In [2]:
from transformers import AutoModelForCausalLM,BitsAndBytesConfig, AutoTokenizer,TrainingArguments, Trainer
from datasets import load_dataset,Dataset
from peft import LoraConfig, get_peft_model, TaskType,PeftModel
import torch
import json
import requests
import bitsandbytes


from huggingface_hub import login
login(new_session=False)
login("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")

In [3]:
from accelerate import Accelerator
accelerator = Accelerator()

# Load base model and tokenizer

In [4]:
device = torch.device("cuda" if torch.cuda.is_available() else "cpu")
device

device(type='cuda')

In [5]:
torch.cuda.empty_cache()

In [6]:
bnb_config = BitsAndBytesConfig(
    load_in_4bit=True,
    bnb_4bit_quant_type="nf4",             
    bnb_4bit_compute_dtype=torch.float16,
    bnb_4bit_use_double_quant=True
)

In [7]:
base_model=AutoModelForCausalLM.from_pretrained("meta-llama/Llama-3.2-3B-Instruct",
                                           quantization_config=bnb_config,
                                           device_map="cuda"
                                           )
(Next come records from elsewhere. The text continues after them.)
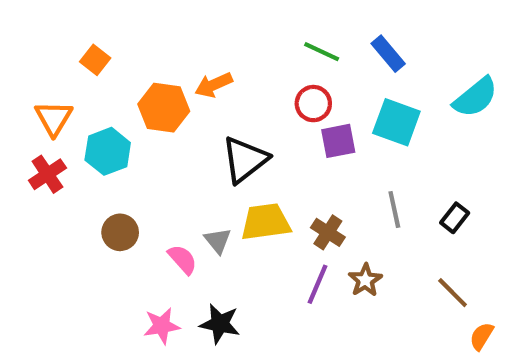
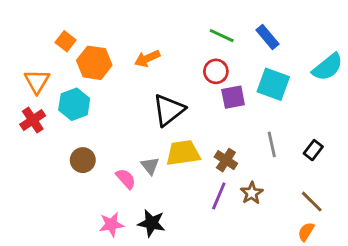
orange hexagon: (164, 108) -> (94, 63), moved
orange semicircle: (482, 336) -> (306, 232), moved

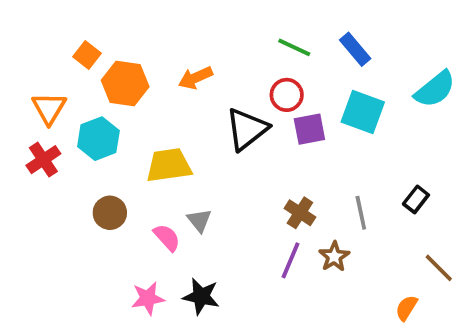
black triangle: (169, 110) -> (247, 129), moved
gray line: (272, 144) -> (361, 213), moved
yellow trapezoid: (183, 153) -> (169, 165), moved
brown line: (312, 202) -> (439, 268), moved

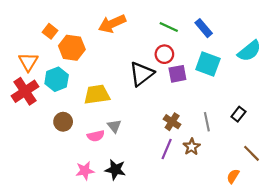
orange arrow: (195, 78) -> (112, 24), moved, size x1.4
red cross: (43, 160) -> (25, 91), size x1.4
pink semicircle: (167, 237) -> (96, 136), turned 119

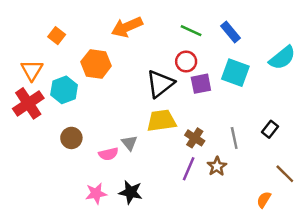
orange hexagon: (72, 48) -> (96, 64), moved
yellow trapezoid: (97, 95) -> (161, 121), moved

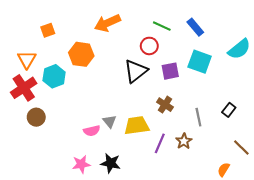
orange square: (57, 36) -> (48, 30), turned 32
red circle: (186, 62) -> (149, 46), moved
yellow trapezoid: (161, 121) -> (137, 126), moved
brown circle: (71, 138) -> (36, 117), moved
brown cross: (195, 138) -> (165, 105), moved

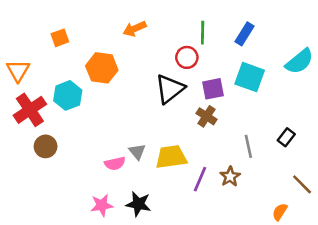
orange arrow: (107, 23) -> (135, 29), size x0.7
green line: (162, 26) -> (203, 33), turned 66
blue rectangle: (195, 27) -> (244, 34), turned 72
orange triangle: (27, 60) -> (18, 71), moved
brown cross: (165, 105) -> (206, 116), moved

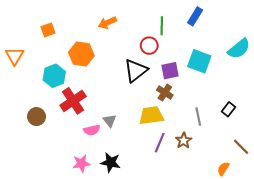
blue rectangle: (244, 34) -> (195, 16), moved
red cross: (30, 110) -> (73, 101), moved
yellow trapezoid: (171, 157) -> (151, 116), moved

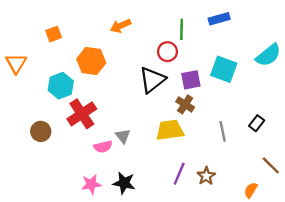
blue rectangle: (195, 16) -> (219, 19), turned 42
brown star: (184, 141) -> (206, 176), moved
purple line: (160, 143) -> (179, 174), moved

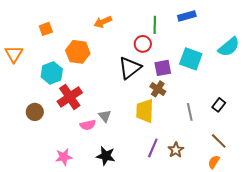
yellow trapezoid: (170, 130) -> (145, 111), turned -80
brown line: (271, 165) -> (219, 141), moved
pink star: (91, 184) -> (64, 157), moved

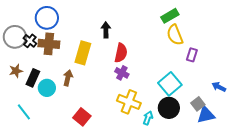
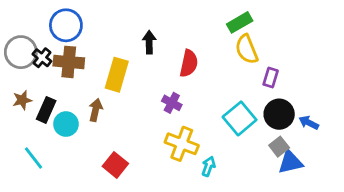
red semicircle: (121, 53) -> (189, 63), moved
black circle: (169, 108) -> (279, 114), moved

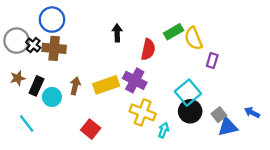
green rectangle: (240, 22) -> (174, 32), moved
yellow rectangle: (117, 75) -> (106, 85), moved, turned 55
purple cross: (172, 103) -> (135, 80), size x1.5
black circle: (279, 114) -> (190, 111), moved
blue arrow: (309, 123) -> (252, 112), moved

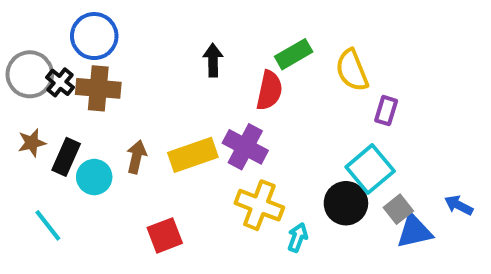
green rectangle: (174, 32) -> (294, 54), moved
cyan square: (188, 93) -> (370, 169), moved
red square: (91, 129) -> (165, 235), turned 30

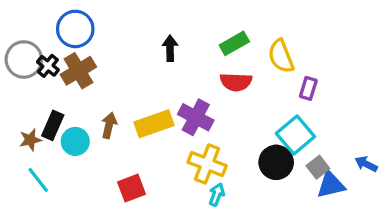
brown cross: (98, 88) -> (78, 71), turned -36
red semicircle: (269, 90) -> (236, 82), moved, turned 80
brown star: (32, 143) -> (30, 140), moved
cyan arrow: (298, 237) -> (217, 194), moved

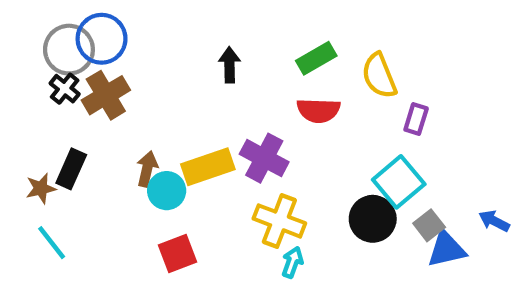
gray circle: (24, 59) -> (69, 50), moved
cyan circle: (75, 141) -> (167, 191), moved

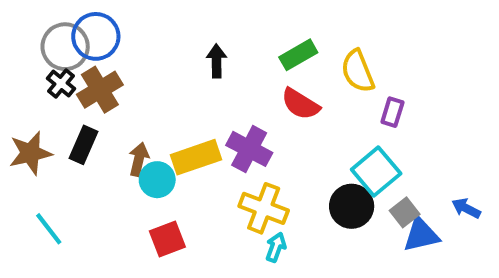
red semicircle: (318, 110) -> (300, 104), turned 30
black rectangle: (71, 169) -> (84, 145), moved
brown star: (41, 188) -> (30, 153), moved, size x1.5

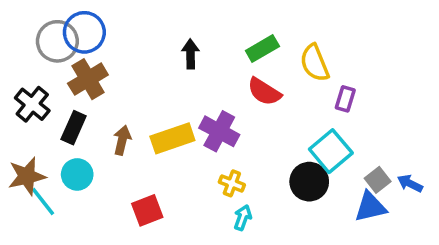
black cross: (61, 83) -> (32, 104), moved, size x1.4
brown star: (30, 153) -> (27, 176), moved
cyan circle: (157, 180) -> (77, 174), moved
yellow cross: (264, 208) -> (232, 183), size x0.6
gray square: (405, 212) -> (378, 180), moved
Loading checkpoint shards:   0%|          | 0/2 [00:00<?, ?it/s]

In [8]:
tokenizer = AutoTokenizer.from_pretrained("meta-llama/Llama-3.2-3B-Instruct")
tokenizer.pad_token = tokenizer.eos_token

# Apply loRA via PEFT

In [14]:
lora_config = LoraConfig(
    r=4,
    lora_alpha=8,
    task_type=TaskType.CAUSAL_LM,
    target_modules=["self_attn.q_proj", "self_attn.k_proj", "self_attn.v_proj", "self_attn.o_proj"],
    lora_dropout=0.05,
    bias="none"
)

peft_model = get_peft_model(base_model, lora_config)
peft_model.print_trainable_parameters()
print(peft_model.modules_to_save)

trainable params: 2,293,760 || all params: 3,215,043,584 || trainable%: 0.0713
None


# Dataset

In [9]:
url = "https://raw.githubusercontent.com/tatsu-lab/stanford_alpaca/main/alpaca_data.json"
data = requests.get(url).json()

# Convert to Hugging Face Dataset
dataset = Dataset.from_list(data)
dataset = dataset.select(range(10000))

In [10]:
print(dataset[5])

{'instruction': 'Identify the odd one out.', 'input': 'Twitter, Instagram, Telegram', 'output': 'Telegram'}


In [11]:
def format_alpaca(example):
    if example["input"]: #if exist input
        prompt = f"### Instruction:\n{example['instruction']}\n\n### Input:\n{example['input']}\n\n### Response:\n{example['output']}"
    else:
        prompt = f"### Instruction:\n{example['instruction']}\n\n### Response:\n{example['output']}"
    return {"text": prompt}

#alpaca style format, {"text":...}
formatted_dataset = dataset.map(format_alpaca)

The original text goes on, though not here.